Since TT isn't observing the zip-it rule, neither am I. Not after what he just said. It is just our 'opinion' anyway.

No. I do not want the Beavis and Butth-head crowd running wild and free with invasive, exotic species of plant and wildlife -- animal husbandry or otherwise. Not in my beautiful neighborhood. I love our native wildlife and vegetation too much to allow anything to upset the balance of that. I'm just about ready to put some humans on the invasive species list as well.

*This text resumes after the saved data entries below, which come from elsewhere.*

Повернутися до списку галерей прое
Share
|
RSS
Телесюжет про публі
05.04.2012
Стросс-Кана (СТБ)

Doctors are a whole other subject entirely.


----------



## Tentacle Toast (Jan 17, 2013)

...your native flora & fauna doesn't stand a chance against us, as you point out, the most invasive species of all. Fact is, there's not that much money in the profession as a whole, minus very few examples. Not too many people dedicate their lives to the cause, at least professionally. If professional credentials are required by all who wish to participate, then you're going to see extinctions happen on a much grander scale. When a new industrial "park", golf course, housing development, or the like paves over the several acre patch that your favourite ____thinks is the only suitable place for egg deposition/courting/nesting/etc, then I hope you have a good memmory & took lots of pictures. No one wants buffoons involved, but if dealing with a few bad apples is what it takes, so be it. You can't regulate the world into a better place.

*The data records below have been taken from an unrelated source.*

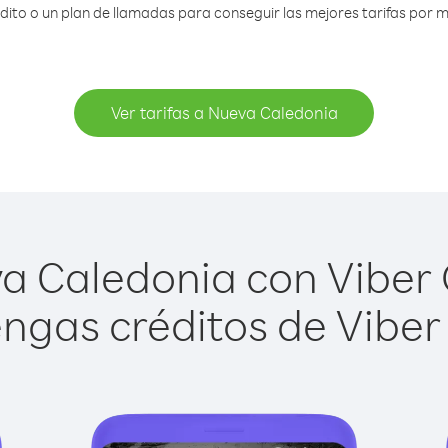
to o un plan de llamadas para conseguir las mejores tarifas por 
Ver tarifas a Nueva Caledonia
 Caledonia con Viber O
ngas créditos de Viber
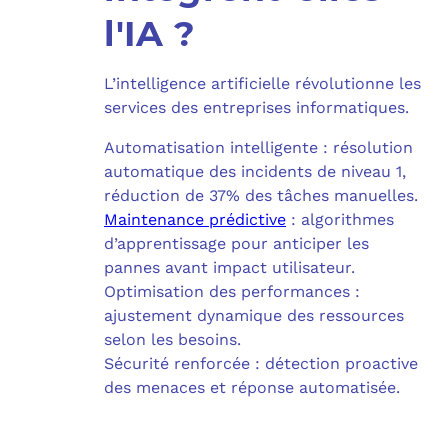
l'IA ?
L’intelligence artificielle révolutionne les
services des entreprises informatiques.
Automatisation intelligente : résolution
automatique des incidents de niveau 1,
réduction de 37% des tâches manuelles.
Maintenance prédictive
: algorithmes
d’apprentissage pour anticiper les
pannes avant impact utilisateur.
Optimisation des performances :
ajustement dynamique des ressources
selon les besoins.
Sécurité renforcée : détection proactive
des menaces et réponse automatisée.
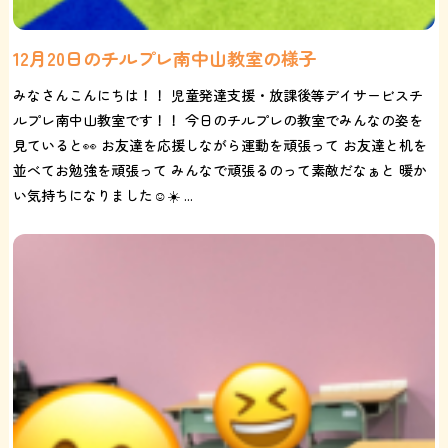
12月20日のチルプレ南中山教室の様子
みなさんこんにちは！！ 児童発達支援・放課後等デイサービスチ
ルプレ南中山教室です！！ 今日のチルプレの教室でみんなの姿を
見ていると👀 お友達を応援しながら運動を頑張って お友達と机を
並べてお勉強を頑張って みんなで頑張るのって素敵だなぁと 暖か
い気持ちになりました☺️☀️ ...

With regards to the "zip it" rule, I plum forgot, & I apologize. If it wasn't too late, I'd erase it. I saw someone else posted & read that post without rereading the entire thread. Mine is just one opinion, & thistle has a pretty good point to counter. Just look at Florida. Irresponsible ownership has lead to various species of python(alone) decimating indigenous species in the everglades. This is definitely a valid rebuttal, but the practices leading to this are the result of a very small number of offenders. There's more than a passing resemblance to the gun debate.


----------



## drfrancov (Sep 29, 2012)

Took it brother!


----------